ServiceControl provides many capabilities such as endpoint monitoring, advanced debugging, and failed message management. These capabilities can be extended by adding optional plugins into the endpoints being monitored. Each capability and plugin provides valuable information, but they have certain resource and performance costs.
Hardware, peak and average message throughput, and number of endpoints in the system all have an impact on the performance of ServiceControl. These factors can vary greatly between environments. Capabilities and plugins that provide value in one environment may have a negative impact if included in another environment. For example, the Saga Audit plugin provides additional information to support a development environment where message load is low. In a production environment, where there are many more saga instances to audit, the increased overhead is magnified and can have a significant performance impact.
Each capability and plugin should be considered carefully for each environment to determine if the value that it provides in that environment outweighs the costs that it imposes.
Here are some considerations when installing and deploying ServiceControl for better performance.
- Read the capacity planning and troubleshooting guides for ServiceControl.
- Each environment should have a dedicated ServiceControl instance.
- Other applications or NServiceBus endpoints running on the same machine as ServiceControl can compete for hardware resources and therefore negatively impact ServiceControl's performance. For optimal performance, run ServiceControl on a dedicated machine.
- If ServiceControl is installed on a virtual machine, ensure the machine is capable of high levels of network and disk I/O traffic. The amount of I/O required depends on the system being monitored, the number of messages being processed, and the transport being used. Run performance tests with realistic message loads to baseline hardware requirements.
Depending on the number of endpoints and message volume, audit messages can have a significant impact on performance. Turn off message auditing if it is not needed. The primary reason for the audit ingestion capability of ServiceControl is to support system analysis with ServiceInsight. If ServiceInsight is not in use, turn off messaging auditing for each endpoint. Message auditing may be important for some endpoints but not others.
Turn off audit forwarding if it is not needed. ServiceControl sends a copy of each audited message to a configured audit forwarding queue. If these messages are not being used, turn this feature off.
The Audit Filter community project can be used to filter which messages are sent to the audit queue. This can be used to reduce the number of messages being audited, which in turn can help increase throughput of the messages that are still being audited.
Plugins are installed in an endpoint and send data to ServiceControl. This communication uses messaging over the configured transport of the endpoint. Each instance of a plugin adds more messages to the ServiceControl queue which can delay the processing of each message and make ServiceControl less responsive.
Not all endpoints are mission critical and need to be monitored with heartbeats using the same SLA. For endpoints that are less critical, adjust the heartbeat interval. Increasing the interval ensures that ServiceControl is able to process heartbeats in a timely manner. Increasing the heartbeat interval for endpoints requires a corresponding increase in the heartbeat grace period in ServiceControl.

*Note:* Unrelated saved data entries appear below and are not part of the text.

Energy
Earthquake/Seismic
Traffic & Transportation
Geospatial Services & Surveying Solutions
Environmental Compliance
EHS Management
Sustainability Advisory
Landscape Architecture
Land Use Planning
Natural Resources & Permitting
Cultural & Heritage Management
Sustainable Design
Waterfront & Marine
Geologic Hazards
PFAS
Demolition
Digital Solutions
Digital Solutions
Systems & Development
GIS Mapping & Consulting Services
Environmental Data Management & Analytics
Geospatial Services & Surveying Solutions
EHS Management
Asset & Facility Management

Heartbeat messages tend to be frequent, and a large backlog can occur if ServiceControl is offline for an extended period. When this happens, it can take ServiceControl some time to process old heartbeats when it restarts.
The Saga Audit plugin produces a lot of data. Its use outside of a development environment is not recommended. If the saga audit plugin is already deployed in production, follow the instructions outlined to remove it.
Run a performance test using the expected peak and average message throughput for the environment to baseline the system. The baseline test should not include audit ingestion or any ServiceControl plugins.
Once this baseline has been established, follow these steps:
- Install and configure the Heartbeat plugin in each endpoint where it is needed. Re-run the performance test suite and monitor ServiceControl to ensure that it can effectively monitor the system under load. This may require adjustments to the Heartbeat interval. Re-run the performance tests after each adjustment.
- Turn on auditing for each endpoint that needs it and re-run the performance tests to assess impact.
- For each endpoint, turn on any required custom checks and re-run the performance tests to assess impact.
When an infrastructure outage occurs in a production environment it's possible that every message processed on every endpoint may end up in the error queue. It can take ServiceControl some time to ingest all of these messages. Once ingested, a bulk retry operation will consume additional network and disk I/O above the usual requirements. It is important to simulate these conditions as a part of performance testing to ensure that these times and resources are accounted for in recovery plans.
Exclude the ServiceControl database directory from anti-virus checks. ServiceControl uses an embedded database and produces a high level of I/O traffic. Some anti-virus software can add overhead to I/O operations causing a significant performance impact.
Do not downgrade releases of ServiceControl. ServiceControl uses an embedded database and changes to the internal data structures can occur between releases. Rolling back may cause index corruption or data loss. Perform testing in a lower environment before upgrading in production environments.